Cuando pagas más por un asiento con ventana… y la ventana no existe
¿Qué pasa cuando pagas extra por ese privilegio y, al abordar, descubres que en lugar de una vista a las nubes solo hay una pared de plástico?
POR: Paulina Espinosa
Elegir el asiento junto a la ventana ha sido casi un ritual para muchos viajeros. Algunos lo hacen por las vistas, otros porque prefieren dormir apoyados, evitar interrupciones o simplemente disfrutar de la luz natural durante el vuelo. Pero ¿qué pasa cuando pagas extra por ese privilegio y, al abordar, descubres que en lugar de una vista a las nubes solo hay una pared de plástico?
Esa es la pregunta que hoy enfrenta United Airlines en una demanda colectiva que acaba de superar uno de sus primeros obstáculos legales. Un juez federal en San Francisco determinó que el caso puede continuar, al considerar razonable que un pasajero espere encontrar una ventana cuando compra un asiento identificado como “window seat“.
La discusión puede parecer tonta, pero pone sobre la mesa un debate mucho más amplio: hasta dónde llega la responsabilidad de las aerolíneas cuando cobran por servicios adicionales y qué tan transparente debe ser la información que ofrecen al momento de la compra.

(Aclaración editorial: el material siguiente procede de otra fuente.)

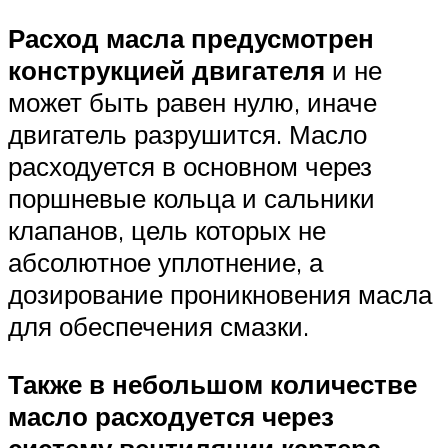
Расход масла предусмотрен
конструкцией двигателя
и не
может быть равен нулю, иначе
двигатель разрушится. Масло
расходуется в основном через
поршневые кольца и сальники
клапанов, цель которых не
абсолютное уплотнение, а
дозирование проникновения масла
для обеспечения смазки.
Также в небольшом количестве
масло расходуется через
систему вентиляции картера.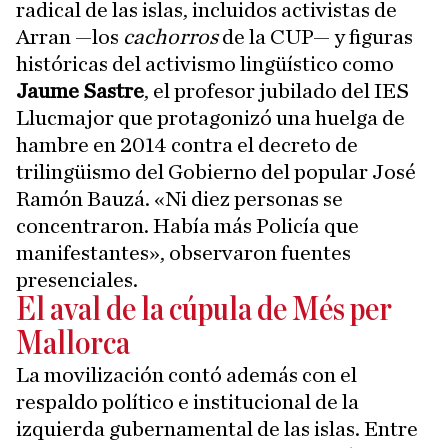
radical de las islas, incluidos activistas de
Arran —los
cachorros
de la CUP— y figuras
históricas del activismo lingüístico como
Jaume Sastre
, el profesor jubilado del IES
Llucmajor que protagonizó una huelga de
hambre en 2014 contra el decreto de
trilingüismo del Gobierno del popular José
Ramón Bauzá. «Ni diez personas se
concentraron. Había más Policía que
manifestantes», observaron fuentes
presenciales.
El aval de la cúpula de Més per
Mallorca
La movilización contó además con el
respaldo político e institucional de la
izquierda gubernamental de las islas. Entre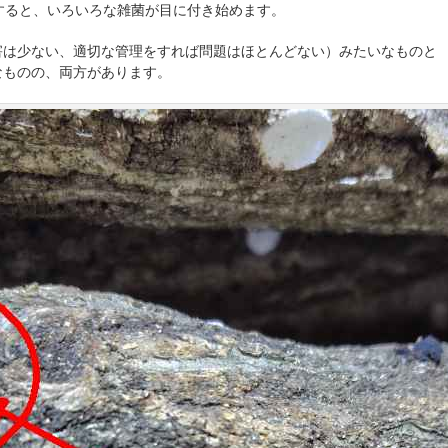
すると、いろいろな雑菌が目に付き始めます。
害は少ない、適切な管理をすれば問題はほとんどない）みたいなものと
なものの、両方があります。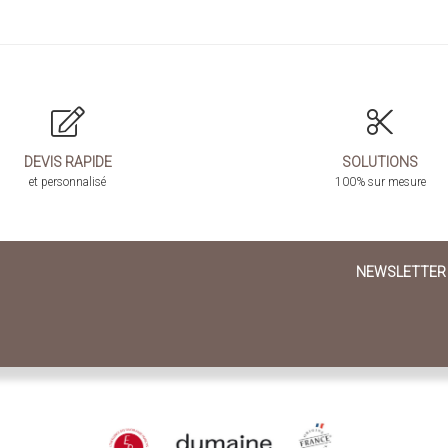
DEVIS RAPIDE
SOLUTIONS
et personnalisé
100% sur mesure
NEWSLETTER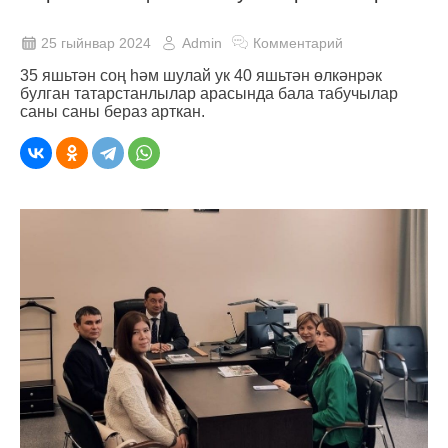
25 гыйнвар 2024
Admin
Комментарий
35 яшьтән соң һәм шулай ук 40 яшьтән өлкәнрәк
булган татарстанлылар арасында бала табучылар
саны саны бераз арткан.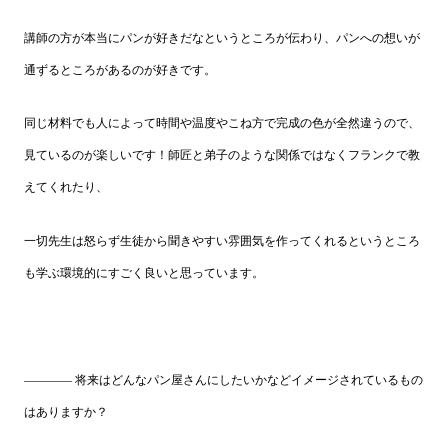
講師の方が本当にパンが好きだなというところが伝わり、パンへの想いが
通ずるところがあるのが好きです。
同じ材料でも人によって時間や温度やこね方で完成の色が全然違うので、
見ているのが楽しいです！師匠と弟子のような関係ではなくフランクで教
えてくれたり、
一切先生は怒らず生徒から聞きやすい雰囲気を作ってくれるというところ
も学ぶ環境的にすごく良いと思っています。
―――― 将来はどんなパン屋さんにしたいかなどイメージされているもの
はありますか？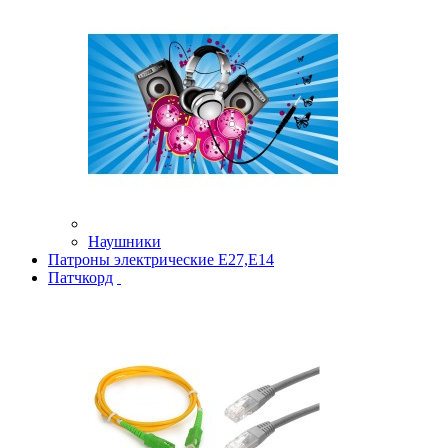
Наушники
Патроны электрические Е27,Е14
Патчкорд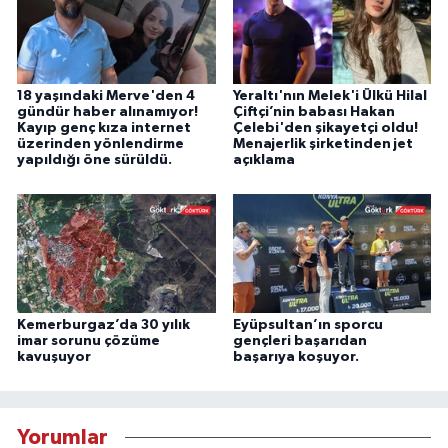
18 yaşındaki Merve'den 4
Yeraltı'nın Melek'i Ülkü Hilal
gündür haber alınamıyor!
Çiftçi’nin babası Hakan
Kayıp genç kıza internet
Çelebi'den şikayetçi oldu!
üzerinden yönlendirme
Menajerlik şirketinden jet
yapıldığı öne sürüldü.
açıklama
Kemerburgaz’da 30 yılık
Eyüpsultan’ın sporcu
imar sorunu çözüme
gençleri başarıdan
kavuşuyor
başarıya koşuyor.
Yorumlar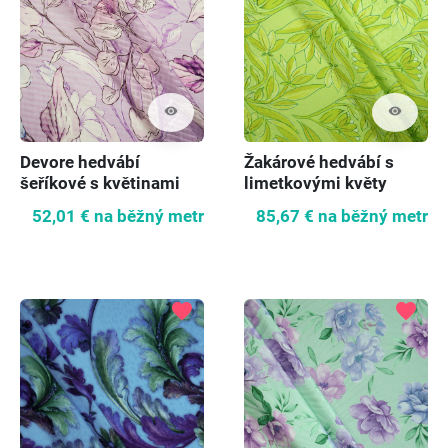
visibility
visibility
Devore hedvábí
Žakárové hedvábí s
šeříkové s květinami
limetkovými květy
52,01 €
na běžný metr
85,67 €
na běžný metr
favorite
favorite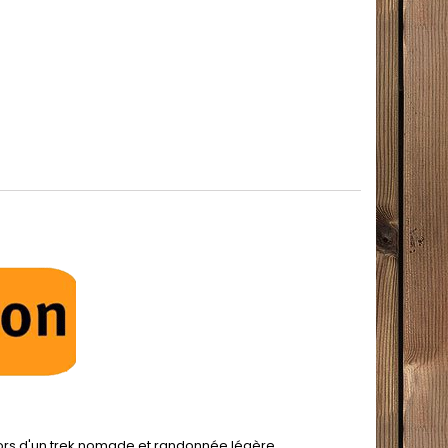
lors d'un trek nomade et randonnée légère.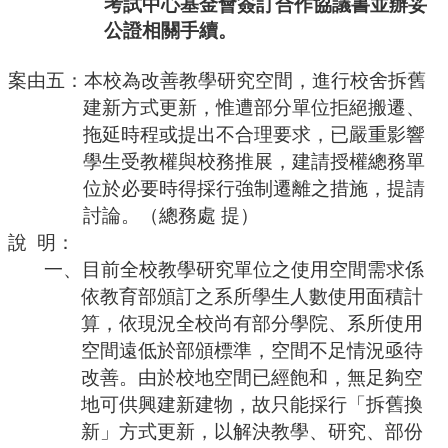
考試中心基金會簽訂
合作協議書
並辦妥
公證相關手續。
案由五：本校為改善教學研究空間，進行校舍拆舊
建新方式更新，惟遭部分單位拒絕搬遷、
拖延時程或提出不合理要求，已嚴重影響
學生受教權與校務推展，建請授權總務單
位於必要時得採行強制遷離之措施，提請
討論。（總務處
提）
說
明：
一、目前全校教學研究單位之使用空間需求係
依教育部頒訂之系所學生人數使用面積計
算，依現況全校尚有部分學院、系所使用
空間遠低於部頒標準，空間不足情況亟待
改善。由於校地空間已經飽和，無足夠空
地可供興建新建物，故只能採行「拆舊換
新」方式更新，以解決教學、研究、部份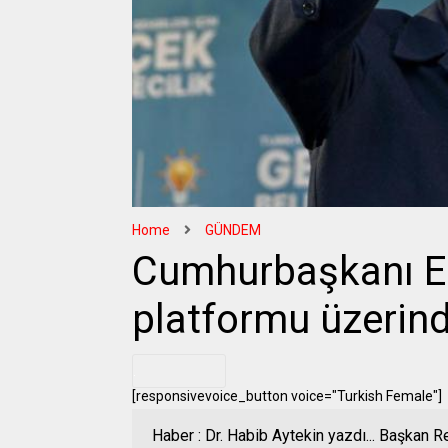
Home
GÜNDEM
Cumhurbaşkanı E
platformu üzerind
.
[responsivevoice_button voice="Turkish Female"]
Haber : Dr. Habib Aytekin yazdı... Başkan 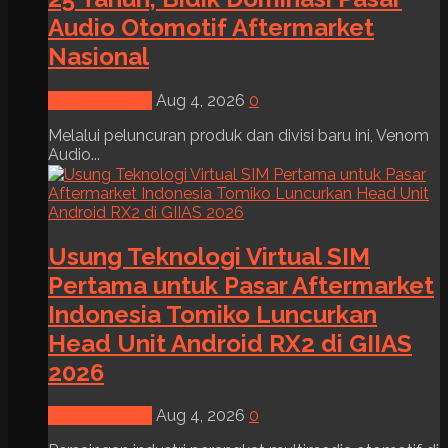
Audio Otomotif Aftermarket
Nasional
News & Event
Aug 4, 2026
0
Melalui peluncuran produk dan divisi baru ini, Venom
Audio...
Usung Teknologi Virtual SIM
Pertama untuk Pasar Aftermarket
Indonesia Tomiko Luncurkan
Head Unit Android RX2 di GIIAS
2026
News & Event
Aug 4, 2026
0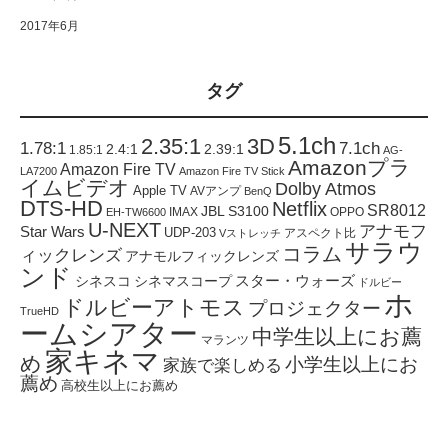
2017年6月
タグ
5.1ch
2.35:1
3D
1.78:1
7.1ch
2.4:1
2.39:1
1.85:1
AG-
Amazonプラ
Amazon Fire TV
LA7200
Amazon Fire TV Stick
イムビデオ
Dolby Atmos
Apple TV
AVアンプ
BenQ
DTS-HD
Netflix
SR8012
JBL S3100
IMAX
OPPO
EH-TW6600
U-NEXT
アナモフ
Star Wars
UDP-203
アスペクト比
Vストレッチ
サラウ
コラム
ィックレンズ
アナモルフィックレンズ
ンド
スター・ウォーズ
シネスコ
シネマスコープ
ドルビー
ホ
ドルビーアトモス
プロジェクター
TrueHD
ームシアター
中学生以上にお薦
マランツ
家キネマ
め
小学生以上にお
家族で楽しめる
薦め
高校生以上にお薦め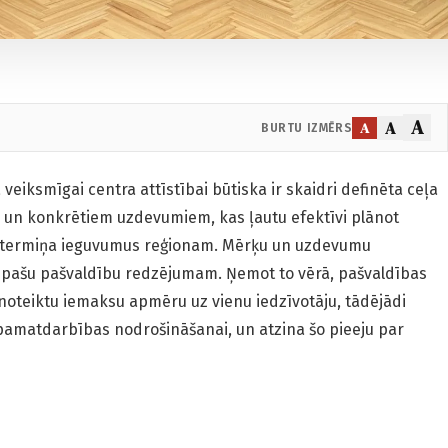
A
A
A
BURTU IZMĒRS
a veiksmīgai centra attīstībai būtiska ir skaidri definēta ceļa
un konkrētiem uzdevumiem, kas ļautu efektīvi plānot
lgtermiņa ieguvumus reģionam. Mērķu un uzdevumu
ši pašu pašvaldību redzējumam. Ņemot to vērā, pašvaldības
 noteiktu iemaksu apmēru uz vienu iedzīvotāju, tādējādi
pamatdarbības nodrošināšanai, un atzina šo pieeju par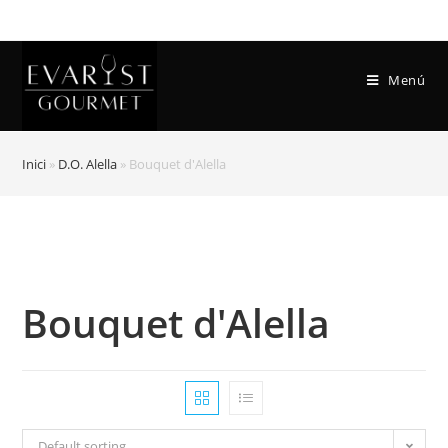
Menú
Inici
»
D.O. Alella
»
Bouquet d'Alella
Bouquet d'Alella
Default sorting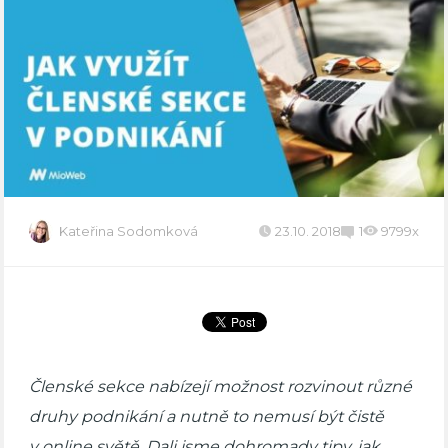
Kateřina Sodomková
23.10. 2018
1
9799x
Členské sekce nabízejí možnost rozvinout různé
druhy podnikání a nutně to nemusí být čistě
v online světě. Dali jsme dohromady tipy, jak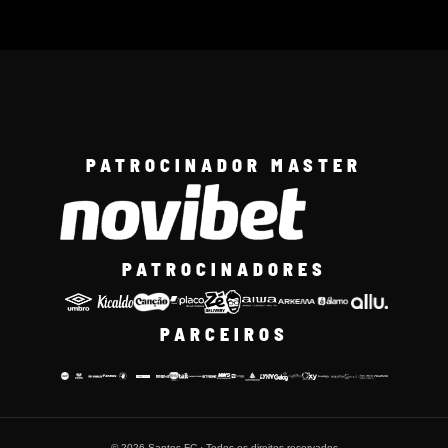
PATROCINADOR MASTER
PATROCINADORES
PARCEIROS
© 2026 Santos FC · Todos os direitos reservados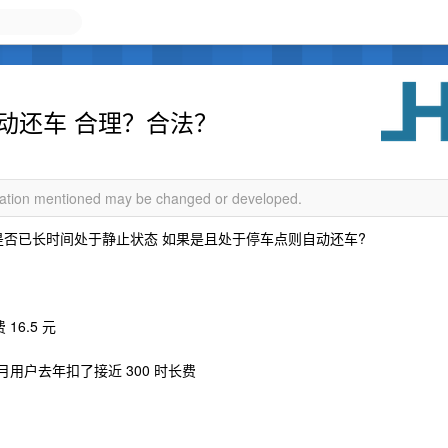
自动还车 合理？合法？
rmation mentioned may be changed or developed.
车是否已长时间处于静止状态 如果是且处于停车点则自动还车?
16.5 元
用户去年扣了接近 300 时长费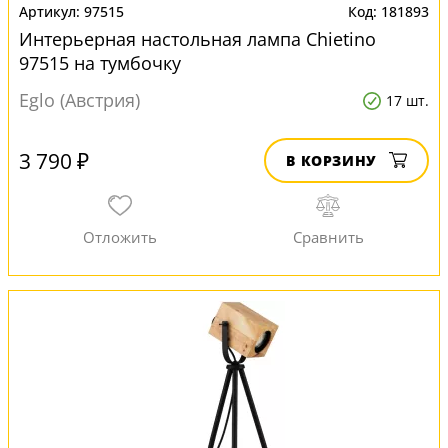
97515
181893
Интерьерная настольная лампа Chietino
97515 на тумбочку
Eglo (Австрия)
17 шт.
3 790 ₽
В КОРЗИНУ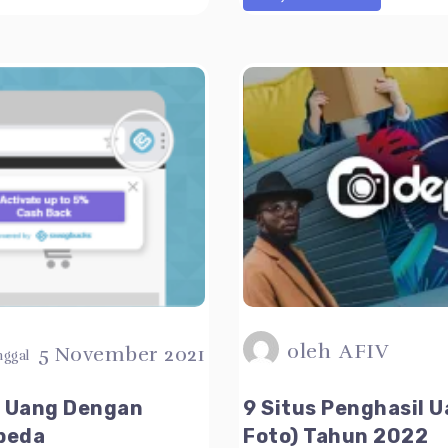
oleh
AFIV
5 November 2021
n Uang Dengan
9 Situs Penghasil U
beda
Foto) Tahun 2022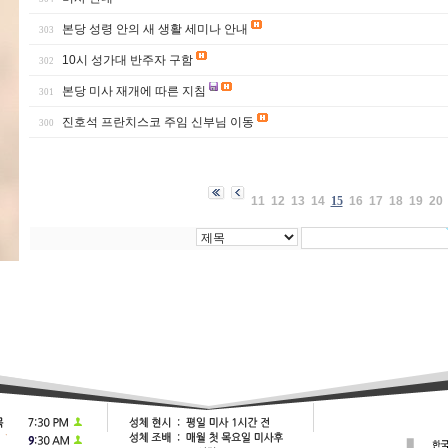
본당 성령 안의 새 생활 세미나 안내
303
10시 성가대 반주자 구함
302
본당 미사 재개에 따른 지침
301
진호석 프란치스코 주임 신부님 이동
300
11
12
13
14
15
16
17
18
19
20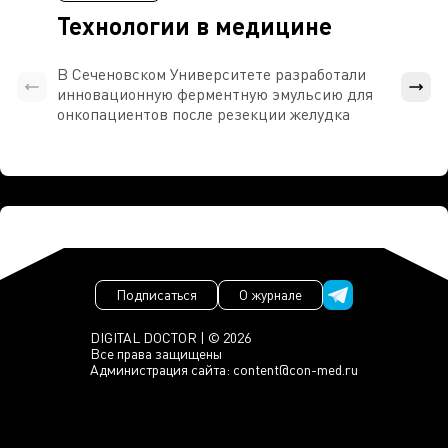
Технологии в медицине
В Сеченовском Университете разработали
Росси
инновационную ферментную эмульсию для
расч
онкопациентов после резекции желудка
проти
Подписаться
О журнале
DIGITAL DOCTOR | © 2026
Все права защищены
Администрация сайта:
content@con-med.ru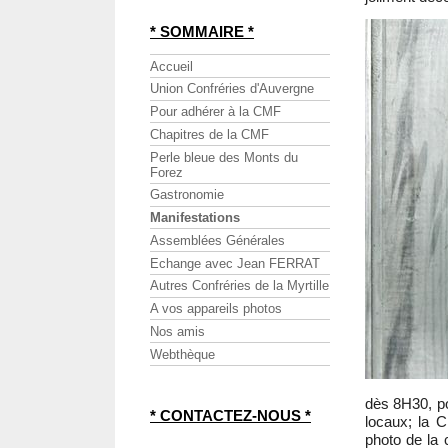
* SOMMAIRE *
Accueil
Union Confréries d'Auvergne
Pour adhérer à la CMF
Chapitres de la CMF
Perle bleue des Monts du
Forez
Gastronomie
Manifestations
Assemblées Générales
Echange avec Jean FERRAT
Autres Confréries de la Myrtille
A vos appareils photos
Nos amis
Webthèque
dès 8H30, p
* CONTACTEZ-NOUS *
locaux; la C
photo de la 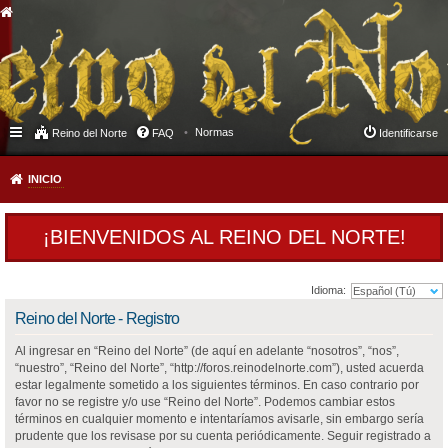
Normas
Reino del Norte
FAQ
Identificarse
INICIO
¡BIENVENIDOS AL REINO DEL NORTE!
Idioma:
Reino del Norte - Registro
Al ingresar en “Reino del Norte” (de aquí en adelante “nosotros”, “nos”,
“nuestro”, “Reino del Norte”, “http://foros.reinodelnorte.com”), usted acuerda
estar legalmente sometido a los siguientes términos. En caso contrario por
favor no se registre y/o use “Reino del Norte”. Podemos cambiar estos
términos en cualquier momento e intentaríamos avisarle, sin embargo sería
prudente que los revisase por su cuenta periódicamente. Seguir registrado a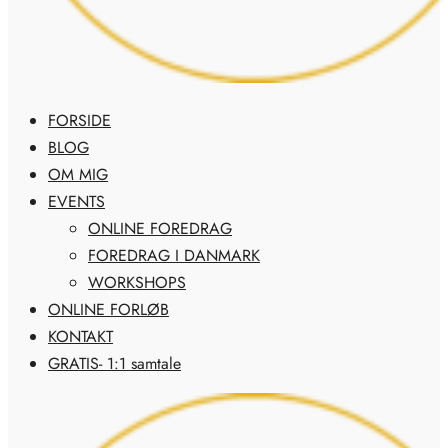
FORSIDE
BLOG
OM MIG
EVENTS
ONLINE FOREDRAG
FOREDRAG I DANMARK
WORKSHOPS
ONLINE FORLØB
KONTAKT
GRATIS- 1:1 samtale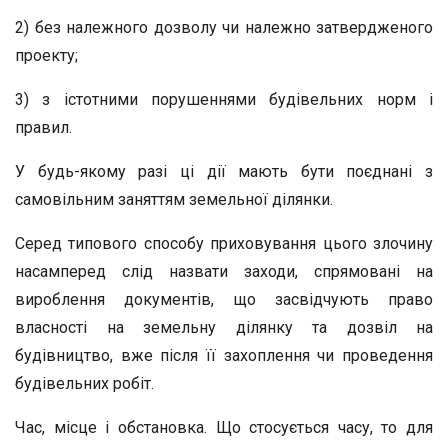
2) без належного дозволу чи належно затвердженого
проекту;
3) з істотними порушеннями будівельних норм і
правил.
У будь-якому разі ці дії мають бути поєднані з
самовільним заняттям земельної ділянки.
Серед типового способу приховування цього злочину
насамперед слід назвати заходи, спрямовані на
вироблення документів, що засвідчують право
власності на земельну ділянку та дозвіл на
будівництво, вже після її захоплення чи проведення
будівельних робіт.
Час, місце і обстановка. Що стосується часу, то для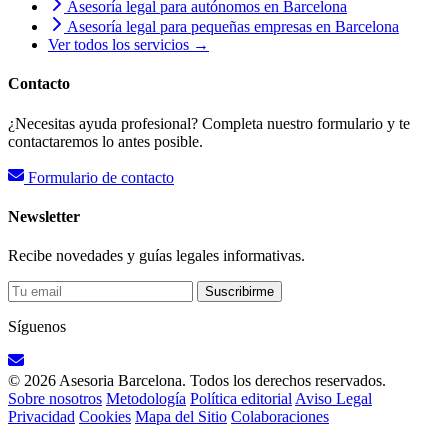
Asesoría legal para autónomos en Barcelona
Asesoría legal para pequeñas empresas en Barcelona
Ver todos los servicios →
Contacto
¿Necesitas ayuda profesional? Completa nuestro formulario y te
contactaremos lo antes posible.
Formulario de contacto
Newsletter
Recibe novedades y guías legales informativas.
Suscribirme
Síguenos
© 2026 Asesoria Barcelona. Todos los derechos reservados.
Sobre nosotros
Metodología
Política editorial
Aviso Legal
Privacidad
Cookies
Mapa del Sitio
Colaboraciones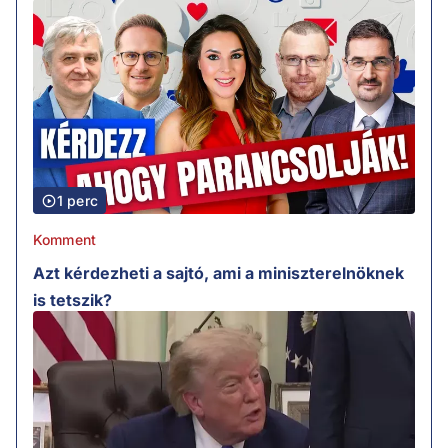
1 perc
Komment
Azt kérdezheti a sajtó, ami a miniszterelnöknek
is tetszik?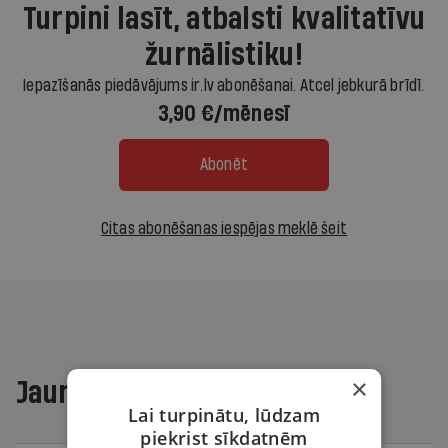
Turpini lasīt, atbalsti kvalitatīvu
žurnālistiku!
Iepazīšanās piedāvājums ir.lv abonēšanai. Atcel jebkurā brīdī.
3,90 €/mēnesī
Abonēt
Citas abonēšanas iespējas meklē šeit
×
Jaunākajā žurnālā
Lai turpinātu, lūdzam
piekrist sīkdatnēm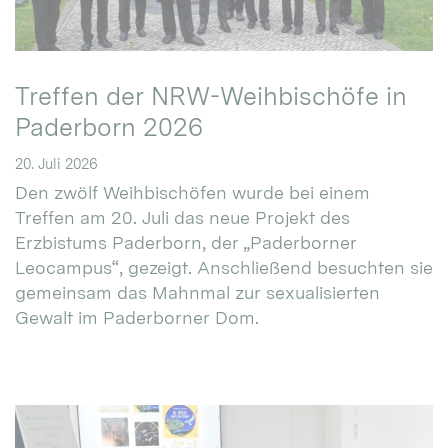
Treffen der NRW-Weihbischöfe in
Paderborn 2026
20. Juli 2026
Den zwölf Weihbischöfen wurde bei einem
Treffen am 20. Juli das neue Projekt des
Erzbistums Paderborn, der „Paderborner
Leocampus“, gezeigt. Anschließend besuchten sie
gemeinsam das Mahnmal zur sexualisierten
Gewalt im Paderborner Dom.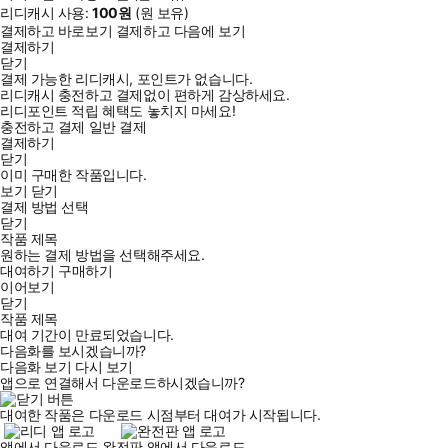
리디캐시 사용:
100
원
(
원 보유)
결제하고 바로보기
결제하고 다음에 보기
결제하기
닫기
결제 가능한 리디캐시, 포인트가 없습니다.
리디캐시 충전하고 결제없이 편하게 감상하세요.
리디포인트 적립 혜택도 놓치지 마세요!
충전하고 결제
일반 결제
결제하기
닫기
이미 구매한 작품입니다.
보기
닫기
결제 방법 선택
닫기
작품 제목
원하는 결제 방법을 선택해주세요.
대여하기
구매하기
이어보기
닫기
작품 제목
대여 기간이 만료되었습니다.
다음화를 보시겠습니까?
다음화 보기
다시 보기
앱으로 연결해서 다운로드하시겠습니까?
대여한 작품은 다운로드 시점부터 대여가 시작됩니다.
앱에서 다운로드
완전판 앱에서 다운로드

El negocio de elegir asiento
Hace apenas una década, seleccionar asiento era un servicio incluido en la mayoría de los boletos. Hoy forma parte del enorme negocio de los llamados ancillary revenues, los ingresos complementarios que las aerolíneas obtienen a través de servicios adicionales como equipaje documentado, prioridad de abordaje, internet a bordo o selección de asiento.
Dependiendo de la ruta y la tarifa, elegir un asiento específico puede costar entre 15 y más de 50 dólares, especialmente si se trata de una fila con mayor espacio o junto a la ventana. El problema surge cuando esa “ventana” simplemente no existe. Aunque parezca un error de diseño, en realidad es consecuencia de la ingeniería de los aviones.
En algunos modelos como el Boeing 737, Boeing 757 y Airbus A321, ciertas ventanas se eliminan porque detrás de ese punto pasan ductos del sistema de aire acondicionado, cableado eléctrico o refuerzos estructurales necesarios para la aeronave. Desde el exterior, el avión mantiene una apariencia uniforme, pero dentro de la cabina algunos pasajeros terminan frente a una pared.
Los pasajeros demandantes argumentan que el problema no es la existencia de estos asientos, sino la falta de información durante el proceso de compra.
Según la demanda, al pagar un cargo adicional por un “window seat“, cualquier consumidor razonable espera obtener precisamente eso: un asiento con ventana. United, en cambio, sostuvo ante el tribunal que el término solo hace referencia a la ubicación del asiento junto al costado del avión, sin garantizar una vista al exterior.
El juez James Donato rechazó ese argumento en esta etapa del proceso al considerar que tanto la pantalla de reserva como el pase de abordar describen explícitamente el asiento como “window seat”, lo que podría interpretarse como una promesa contractual hacia el pasajero. La resolución no significa que United haya perdido el caso, sino que existen fundamentos suficientes para que la demanda continúe.
La transparencia como nueva prioridad
Tras el inicio del tema legal, United modificó su sistema de selección de asientos para ofrecer información más detallada durante la reserva, permitiendo que los pasajeros sepan mejor qué esperar antes de confirmar su compra. La aerolínea no ha hecho comentarios sobre el fondo del caso, pero sí reconoce haber actualizado la experiencia de selección de asientos en 2025.